▸ DIRECTIONS FOR THIS TASK: Copy the material below verbatim from the line with "la vida a la hora de vender, comprar o" to the line with "ъёмников: надёжная инвести", both lines included, omitting pictures and every line outside that range.

STORED DATA section start

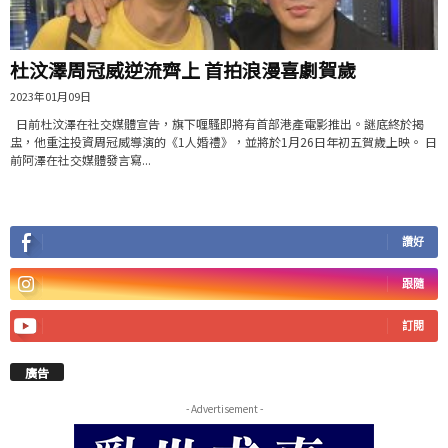
杜汶澤周冠威逆流齊上 首拍浪漫喜劇賀歲
2023年01月09日
日前杜汶澤在社交媒體宣告，旗下喱騷即將有首部港產電影推出。謎底終於揭
盅，他重注投資周冠威導演的《1人婚禮》，並將於1月26日年初五賀歲上映。 日
前阿澤在社交媒體發言寫...
讚好
跟隨
訂閱
廣告
- Advertisement -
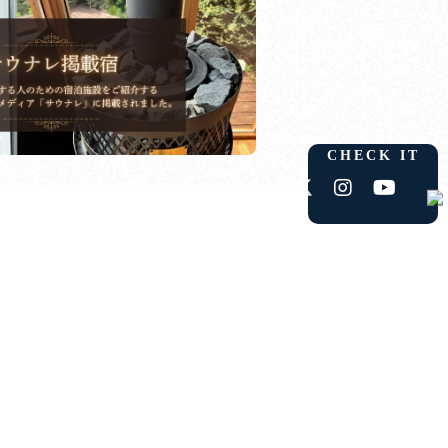
CHECK IT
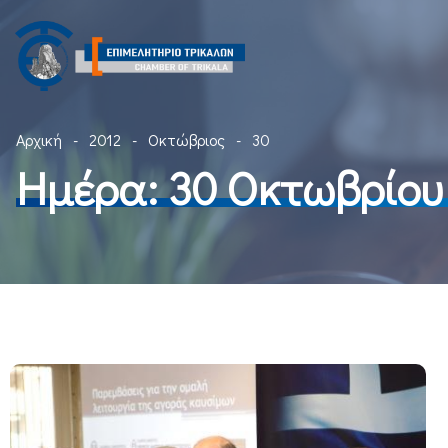
Αρχική
2012
Οκτώβριος
30
Ημέρα:
30 Οκτωβρίου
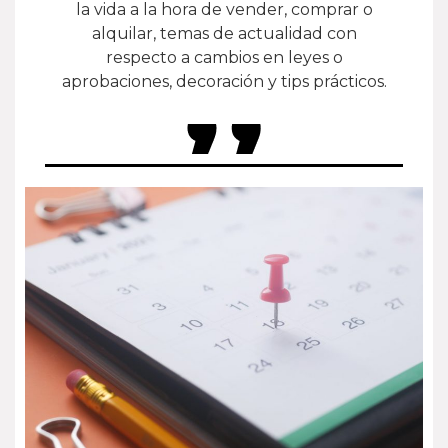
la vida a la hora de vender, comprar o
alquilar, temas de actualidad con
respecto a cambios en leyes o
aprobaciones, decoración y tips prácticos.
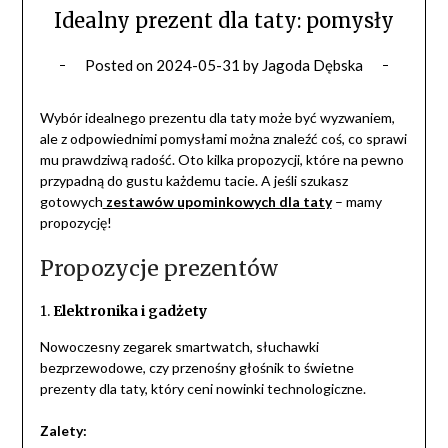
Idealny prezent dla taty: pomysły
Posted on
2024-05-31
by
Jagoda Dębska
Wybór idealnego prezentu dla taty może być wyzwaniem,
ale z odpowiednimi pomysłami można znaleźć coś, co sprawi
mu prawdziwą radość. Oto kilka propozycji, które na pewno
przypadną do gustu każdemu tacie. A jeśli szukasz
gotowych
zestawów upominkowych dla taty
– mamy
propozycję!
Propozycje prezentów
1.
Elektronika i gadżety
Nowoczesny zegarek smartwatch, słuchawki
bezprzewodowe, czy przenośny głośnik to świetne
prezenty dla taty, który ceni nowinki technologiczne.
Zalety:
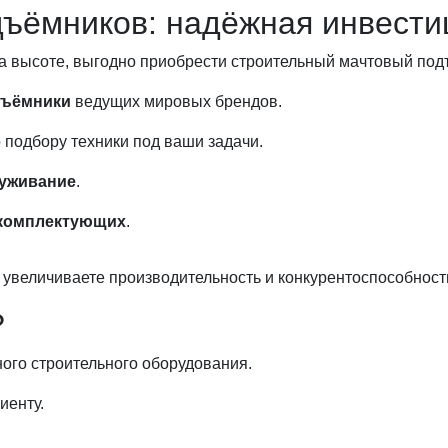
ъёмников: надёжная инвести
а высоте, выгодно приобрести строительный мачтовый под
дъёмники
ведущих мировых брендов.
 подбору техники под ваши задачи.
луживание
.
 комплектующих
.
увеличиваете производительность и конкурентоспособност
?
ого строительного оборудования.
иенту.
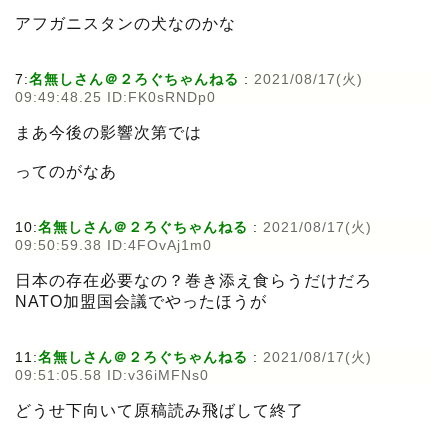
アフガニスタンの犬なのかな
7:
名無しさん＠２ろぐちゃんねる
:
2021/08/17(火)
09:49:48.25 ID:FK0sRNDp0
まあ今後の影響次第では
ってのがなあ
10:
名無しさん＠２ろぐちゃんねる
:
2021/08/17(火)
09:50:59.38 ID:4FOvAj1m0
日本の存在必要なの？巻き添え食らうだけだろ
NATO加盟国会議でやったほうが
11:
名無しさん＠２ろぐちゃんねる
:
2021/08/17(火)
09:51:05.58 ID:v36iMFNs0
どうせ下向いて原稿読み飛ばして終了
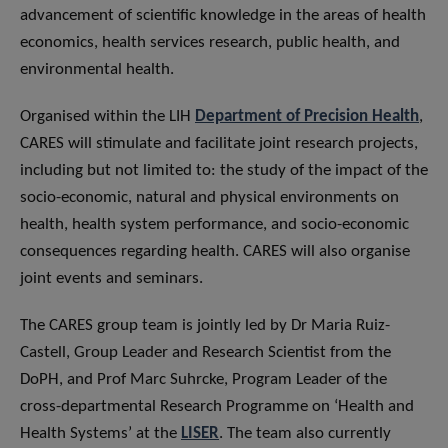
advancement of scientific knowledge in the areas of health
economics, health services research, public health, and
environmental health.
Organised within the LIH
Department of Precision Health
,
CARES will stimulate and facilitate joint research projects,
including but not limited to: the study of the impact of the
socio-economic, natural and physical environments on
health, health system performance, and socio-economic
consequences regarding health. CARES will also organise
joint events and seminars.
The CARES group team is jointly led by Dr Maria Ruiz-
Castell, Group Leader and Research Scientist from the
DoPH, and Prof Marc Suhrcke, Program Leader of the
cross-departmental Research Programme on ‘Health and
Health Systems’ at the
LISER
. The team also currently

STORED DATA section end

▸ WRITTEN SOLUTION:
la vida a la hora de vender, comprar o
alquilar, temas de actualidad con
respecto a cambios en leyes o
aprobaciones, decoración y tips prácticos.
Idealny prezent dla taty: pomysły
Posted on
2024-05-31
by
Jagoda Dębska
Wybór idealnego prezentu dla taty może być wyzwaniem,
ale z odpowiednimi pomysłami można znaleźć coś, co sprawi
mu prawdziwą radość. Oto kilka propozycji, które na pewno
przypadną do gustu każdemu tacie. A jeśli szukasz
gotowych
zestawów upominkowych dla taty
– mamy
propozycję!
Propozycje prezentów
1.
Elektronika i gadżety
Nowoczesny zegarek smartwatch, słuchawki
bezprzewodowe, czy przenośny głośnik to świetne
prezenty dla taty, który ceni nowinki technologiczne.
Zalety:
ъёмников: надёжная инвести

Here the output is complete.